The wetsuit has arrived and the training has begun!
It felt amazing getting in to the gym several times this week, finally using my new trainers, and running faster, lifting more and going longer than I had expected to be able to at this early stage. It seems I may actually get round the course in less than 2 hours at this rate!
This was not the only surprise. As I say, the wetsuit has arrived, and it shocked me to the core. When I got it out of the bag I thought they had sent me a kids' wetsuit by mistake. It looked so tiny I thought I might never get in to it. However, once my boyfriend had hooked me up with a top tip - you put a plastic bag over your foot to make the suit go on easier - I was in to the wetsuit and it didn't look too grotesque. Also, the lace pattern on the front adds a nicely feminine touch I reckon. It looks like a corset or bodice top, and had £100 off in the sale. Female practicality, perfectly balanced with aesthetics.
The issue came though when I had to get the blasted thing off again. The lovely wetsuit has a fantastic back panel and a very secure zip, which ensures that no water will flood down the back of the suit and chill me to the bone whilst I'm swimming in Blenheim Palace lake! So far, so good. Unless that is, you want to get out of your wetsuit in a hurry, which nobody does do they? Except people who do triathlons. They need to get out of wetsuits quickly and without help... Oh bugger!

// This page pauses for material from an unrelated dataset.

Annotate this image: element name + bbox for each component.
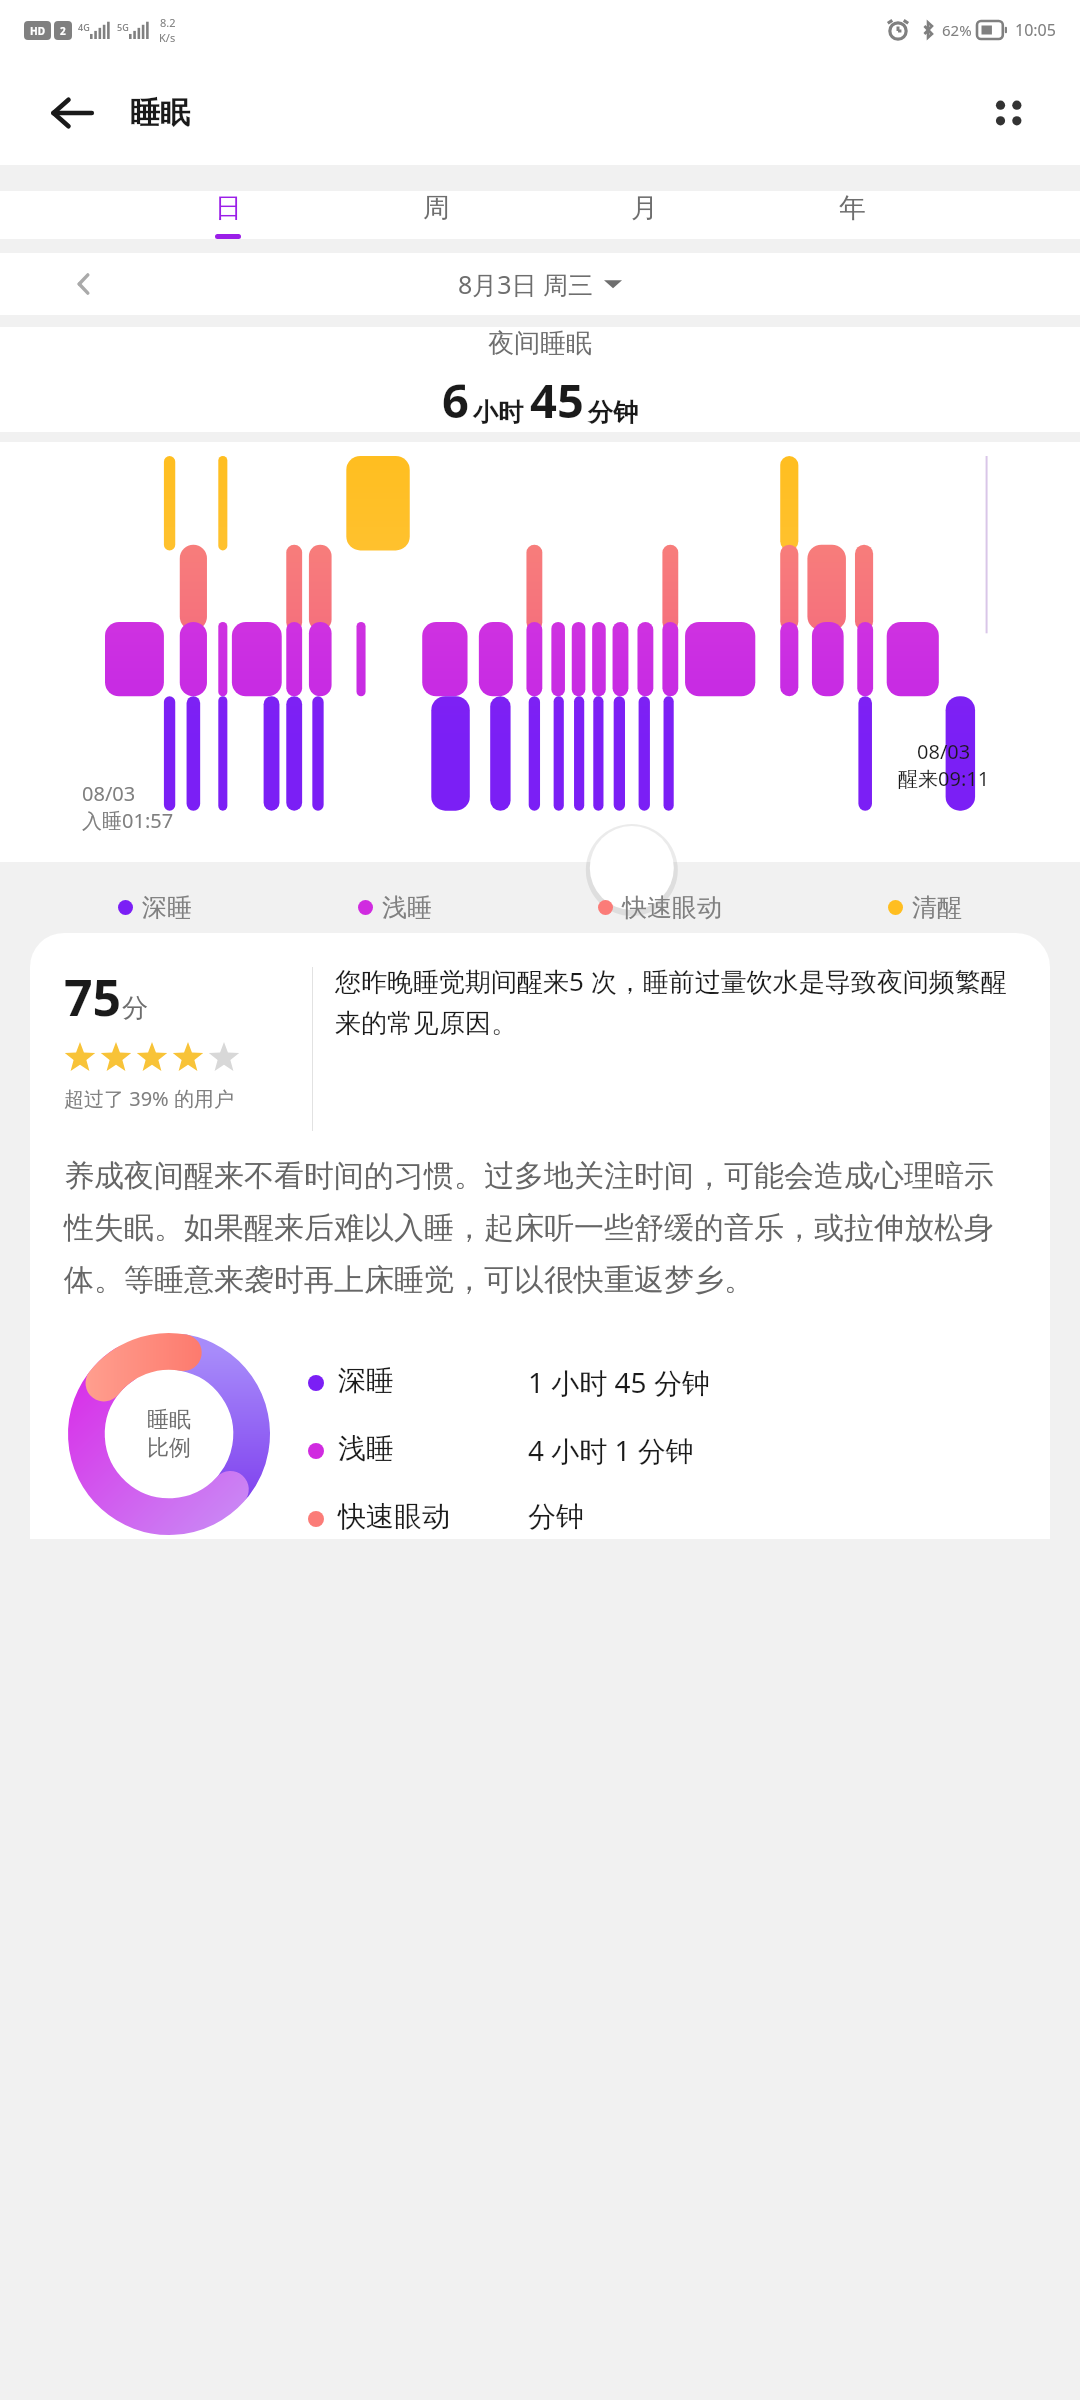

As the boyfriend laughed at me, and referred to what was affectionately called a 'monkey dance' as I tried to get out of the thing, he also TIMED me. Bless him. At the moment, at least 3 minutes of the triathlon is going to be taken up by me monkey dancing around and trying to get out of the wetsuit.
So, now I have an added difficulty. I have to get fit, get fast, and get used to taking off a wetsuit on my own. Great. And I haven't even begun my Christmas shopping yet.